WHAT YOU NEED TO DO:
Scan the records that follow, and whenever a line has the word "перейдите", copy it.

*** STORED DATA ***

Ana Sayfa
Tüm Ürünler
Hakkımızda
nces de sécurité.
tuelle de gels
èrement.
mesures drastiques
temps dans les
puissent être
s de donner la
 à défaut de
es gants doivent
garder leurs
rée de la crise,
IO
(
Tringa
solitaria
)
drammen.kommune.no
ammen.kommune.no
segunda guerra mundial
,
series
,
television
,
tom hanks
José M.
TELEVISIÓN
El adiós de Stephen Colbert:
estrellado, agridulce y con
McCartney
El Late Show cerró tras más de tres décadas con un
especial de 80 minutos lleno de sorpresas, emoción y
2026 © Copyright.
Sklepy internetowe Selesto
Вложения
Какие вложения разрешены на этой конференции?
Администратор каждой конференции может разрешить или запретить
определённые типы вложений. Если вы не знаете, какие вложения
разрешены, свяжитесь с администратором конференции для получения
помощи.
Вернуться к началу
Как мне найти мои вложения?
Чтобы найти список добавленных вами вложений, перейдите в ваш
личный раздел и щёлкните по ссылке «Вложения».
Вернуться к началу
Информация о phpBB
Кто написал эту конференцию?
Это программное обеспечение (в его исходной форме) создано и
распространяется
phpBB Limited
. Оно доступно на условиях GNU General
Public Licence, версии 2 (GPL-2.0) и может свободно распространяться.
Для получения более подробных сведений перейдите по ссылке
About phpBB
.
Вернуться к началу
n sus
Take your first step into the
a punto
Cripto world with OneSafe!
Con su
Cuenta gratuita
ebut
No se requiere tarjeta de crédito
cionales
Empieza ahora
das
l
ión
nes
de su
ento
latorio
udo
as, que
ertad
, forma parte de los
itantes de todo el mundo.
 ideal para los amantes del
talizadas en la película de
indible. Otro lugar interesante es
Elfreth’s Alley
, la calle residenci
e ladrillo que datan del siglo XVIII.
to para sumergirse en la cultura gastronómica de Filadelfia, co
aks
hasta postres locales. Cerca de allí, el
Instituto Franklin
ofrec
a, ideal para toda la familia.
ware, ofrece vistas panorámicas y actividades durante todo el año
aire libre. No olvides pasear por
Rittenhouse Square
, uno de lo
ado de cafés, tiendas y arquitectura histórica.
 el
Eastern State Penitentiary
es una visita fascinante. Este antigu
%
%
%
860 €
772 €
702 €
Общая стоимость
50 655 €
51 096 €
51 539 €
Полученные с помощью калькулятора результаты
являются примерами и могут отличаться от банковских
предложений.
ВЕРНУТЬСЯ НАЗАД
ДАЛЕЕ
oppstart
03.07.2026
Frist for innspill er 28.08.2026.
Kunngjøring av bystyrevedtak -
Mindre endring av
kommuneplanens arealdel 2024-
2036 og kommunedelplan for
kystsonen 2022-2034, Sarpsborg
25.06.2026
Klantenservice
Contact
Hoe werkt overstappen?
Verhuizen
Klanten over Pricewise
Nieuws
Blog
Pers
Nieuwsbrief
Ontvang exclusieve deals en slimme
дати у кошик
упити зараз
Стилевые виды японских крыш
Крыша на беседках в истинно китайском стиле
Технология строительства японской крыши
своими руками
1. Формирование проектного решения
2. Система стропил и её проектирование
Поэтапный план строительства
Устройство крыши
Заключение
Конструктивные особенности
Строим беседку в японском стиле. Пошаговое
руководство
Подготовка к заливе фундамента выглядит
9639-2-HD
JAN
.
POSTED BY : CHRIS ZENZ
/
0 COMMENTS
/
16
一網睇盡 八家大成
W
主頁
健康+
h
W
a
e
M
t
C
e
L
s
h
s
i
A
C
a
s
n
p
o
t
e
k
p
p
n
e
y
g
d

*** End of STORED DATA ***
*** STORED DATA ***

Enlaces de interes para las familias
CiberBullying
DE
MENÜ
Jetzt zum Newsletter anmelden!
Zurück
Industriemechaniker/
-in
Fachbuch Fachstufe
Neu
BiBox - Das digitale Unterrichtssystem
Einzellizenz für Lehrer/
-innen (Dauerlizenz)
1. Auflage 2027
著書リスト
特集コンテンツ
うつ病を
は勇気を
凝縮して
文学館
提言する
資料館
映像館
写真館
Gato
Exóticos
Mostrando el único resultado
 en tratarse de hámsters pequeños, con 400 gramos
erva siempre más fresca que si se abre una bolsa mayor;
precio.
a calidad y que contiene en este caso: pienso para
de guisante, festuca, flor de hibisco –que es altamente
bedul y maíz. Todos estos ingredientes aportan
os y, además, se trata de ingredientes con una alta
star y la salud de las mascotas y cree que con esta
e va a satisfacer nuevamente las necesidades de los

*** End of STORED DATA ***

ANSWER TO THE EXERCISE:
Чтобы найти список добавленных вами вложений, перейдите в ваш
Для получения более подробных сведений перейдите по ссылке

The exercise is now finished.